Sanyal, O. - Presenter, George Tech
Hays, S., Georgia Institute of Technology
Wenz, G., Mosaic Materials
Koros, W. J., Georgia Institute of Technology
So-called “cross-over pores” are believed to exist at imperfect joints between adjacent micropores in carbon molecular sieve (CMS) membranes, thereby providing unusually large ultramicropores between neighboring micropores. Ideally, CMS membranes can be described by a bimodal pore-size distribution curve comprising two different classes of pores - micropores (7 Å < dmicropore < 20 Å) and ultramicropores (dultramicropore <7 Å). While micropores are envisioned to regulate the sorption characteristics and diffusion jump lengths for penetrant gas molecules, the molecular sieving characteristics are attributed to the ultramicroporous slits in plates between micropores. Cross-over pores need not be undesirable and may provide additional tuning tools to engineer transport of penetrant molecules, especially for bigger hydrocarbon gas-pairs. Such pores do not contribute significantly to the sorption capacities of the CMS membranes, but double the diffusion jump lengths (λ) of the molecules for the idealized case of equal-sized micropores.
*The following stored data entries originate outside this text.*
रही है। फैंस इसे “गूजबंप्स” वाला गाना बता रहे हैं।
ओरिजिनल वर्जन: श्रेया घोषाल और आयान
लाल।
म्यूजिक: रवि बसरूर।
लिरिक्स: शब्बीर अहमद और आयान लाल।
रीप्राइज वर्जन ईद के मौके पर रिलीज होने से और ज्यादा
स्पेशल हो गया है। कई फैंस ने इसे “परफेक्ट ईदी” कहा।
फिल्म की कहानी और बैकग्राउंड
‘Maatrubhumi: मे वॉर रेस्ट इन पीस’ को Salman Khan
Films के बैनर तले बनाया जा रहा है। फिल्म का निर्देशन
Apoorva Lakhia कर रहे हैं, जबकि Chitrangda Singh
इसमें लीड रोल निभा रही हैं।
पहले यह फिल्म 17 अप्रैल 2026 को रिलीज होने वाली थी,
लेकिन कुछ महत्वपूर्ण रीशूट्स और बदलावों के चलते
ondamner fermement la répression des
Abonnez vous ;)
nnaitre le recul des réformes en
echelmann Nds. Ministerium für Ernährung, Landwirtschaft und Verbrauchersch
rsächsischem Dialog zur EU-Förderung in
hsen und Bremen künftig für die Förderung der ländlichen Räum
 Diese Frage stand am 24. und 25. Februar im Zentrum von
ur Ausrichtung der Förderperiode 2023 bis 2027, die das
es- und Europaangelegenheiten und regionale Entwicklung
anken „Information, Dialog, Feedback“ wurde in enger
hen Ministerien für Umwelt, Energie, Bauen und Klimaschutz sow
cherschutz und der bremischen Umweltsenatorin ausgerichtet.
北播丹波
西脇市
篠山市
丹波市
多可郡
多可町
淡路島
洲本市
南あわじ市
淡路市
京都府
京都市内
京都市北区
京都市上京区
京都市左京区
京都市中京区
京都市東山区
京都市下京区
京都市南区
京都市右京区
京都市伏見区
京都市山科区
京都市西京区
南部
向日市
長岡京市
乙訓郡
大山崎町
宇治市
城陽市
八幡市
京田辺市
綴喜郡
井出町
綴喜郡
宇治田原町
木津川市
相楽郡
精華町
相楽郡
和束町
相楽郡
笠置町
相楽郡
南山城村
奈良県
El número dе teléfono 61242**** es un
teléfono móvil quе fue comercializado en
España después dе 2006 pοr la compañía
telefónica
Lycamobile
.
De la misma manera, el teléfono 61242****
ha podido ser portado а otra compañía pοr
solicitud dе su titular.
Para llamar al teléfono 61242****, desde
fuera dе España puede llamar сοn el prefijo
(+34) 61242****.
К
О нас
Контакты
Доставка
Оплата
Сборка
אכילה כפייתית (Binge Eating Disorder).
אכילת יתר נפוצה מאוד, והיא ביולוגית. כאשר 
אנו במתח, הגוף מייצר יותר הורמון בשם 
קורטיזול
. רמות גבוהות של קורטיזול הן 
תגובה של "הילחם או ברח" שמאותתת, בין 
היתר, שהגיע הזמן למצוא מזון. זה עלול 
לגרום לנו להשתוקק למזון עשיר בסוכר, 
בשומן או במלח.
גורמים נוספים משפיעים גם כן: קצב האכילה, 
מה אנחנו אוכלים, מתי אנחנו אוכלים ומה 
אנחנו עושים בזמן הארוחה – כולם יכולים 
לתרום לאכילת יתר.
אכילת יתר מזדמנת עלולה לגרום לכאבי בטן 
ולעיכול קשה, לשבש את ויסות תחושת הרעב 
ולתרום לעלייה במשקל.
In the direction of transport, crossover pores act “in-parallel” with standard ultramicropores within the micropore walls. The crossover or “defect” pores can be tightened by optimizing processing parameters during CMS formation post-formation tuning strategies. Beyond size-based sieving abilities, these pores appear to present opportunities for subtle entropic discriminations as well, by restricting the degrees of freedom for large, complex gas molecules.